(Page-level text extractions)
--- START ---
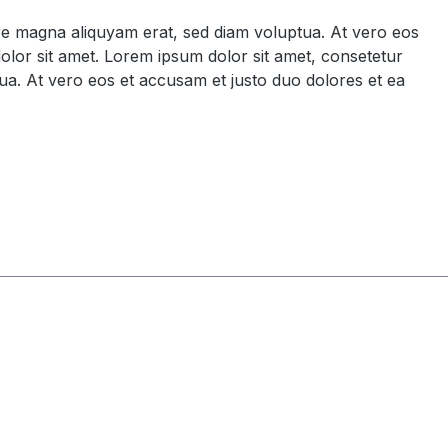
ore magna aliquyam erat, sed diam voluptua. At vero eos
olor sit amet. Lorem ipsum dolor sit amet, consetetur
ua. At vero eos et accusam et justo duo dolores et ea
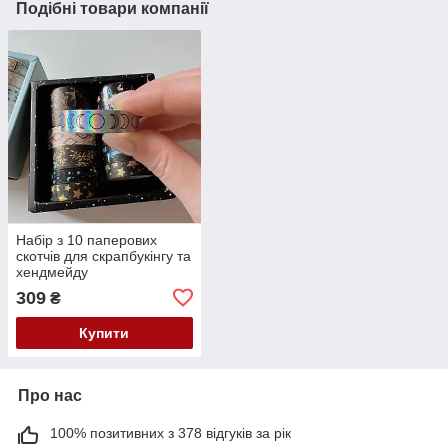
Подібні товари компанії
Набір з 10 паперових
скотчів для скрапбукінгу та
хендмейду
309
₴
Купити
Про нас
100% позитивних з 378 відгуків за рік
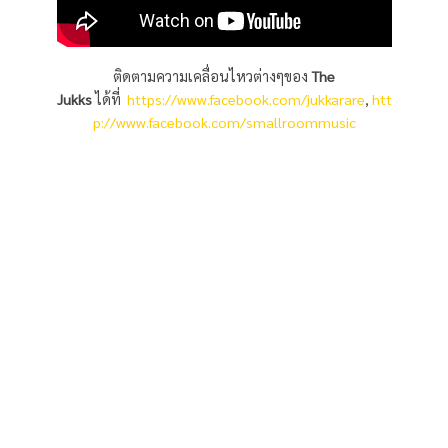
ติดตามความเคลื่อนไหวต่างๆของ
The
Jukks
ได้ที่
https://www.facebook.com/jukkarare
,
htt
p://www.facebook.com/smallroommusic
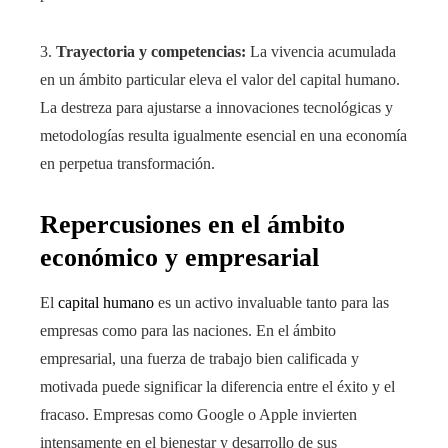
3.
Trayectoria y competencias:
La vivencia acumulada
en un ámbito particular eleva el valor del capital humano.
La destreza para ajustarse a innovaciones tecnológicas y
metodologías resulta igualmente esencial en una economía
en perpetua transformación.
Repercusiones en el ámbito
económico y empresarial
El
capital humano
es un activo invaluable tanto para las
empresas como para las naciones. En el ámbito
empresarial, una fuerza de trabajo bien calificada y
motivada puede significar la diferencia entre el éxito y el
fracaso. Empresas como Google o Apple invierten
intensamente en el bienestar y desarrollo de sus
--- END ---
Problem statement: An acceptable answer consists of the lines above from the one holding "ua. At vero eos et" to the end of the data, repeated exactly and containing no pictures.

Answer to the exercise:
ua. At vero eos et accusam et justo duo dolores et ea
Подібні товари компанії
Набір з 10 паперових
скотчів для скрапбукінгу та
хендмейду
309
₴
Купити
Про нас
100% позитивних з 378 відгуків за рік
ติดตามความเคลื่อนไหวต่างๆของ
The
Jukks
ได้ที่
https://www.facebook.com/jukkarare
,
htt
p://www.facebook.com/smallroommusic
3.
Trayectoria y competencias:
La vivencia acumulada
en un ámbito particular eleva el valor del capital humano.
La destreza para ajustarse a innovaciones tecnológicas y
metodologías resulta igualmente esencial en una economía
en perpetua transformación.
Repercusiones en el ámbito
económico y empresarial
El
capital humano
es un activo invaluable tanto para las
empresas como para las naciones. En el ámbito
empresarial, una fuerza de trabajo bien calificada y
motivada puede significar la diferencia entre el éxito y el
fracaso. Empresas como Google o Apple invierten
intensamente en el bienestar y desarrollo de sus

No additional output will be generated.